#### MATERIAL FOR THIS TASK
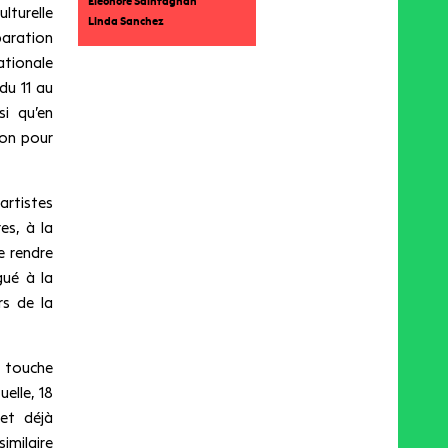
Eléonore Saintagnan
lturelle
Linda Sanchez
paration
ationale
du 11 au
si qu’en
ion pour
artistes
es, à la
e rendre
gué à la
rs de la
t touche
uelle, 18
et déjà
milaire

#### PROBLEM STATEMENT
Copy the whole listing exactly, excluding the pictures in it.

#### FINISHED EXERCISE
Eléonore Saintagnan
lturelle
Linda Sanchez
paration
ationale
du 11 au
si qu’en
ion pour
artistes
es, à la
e rendre
gué à la
rs de la
t touche
uelle, 18
et déjà
milaire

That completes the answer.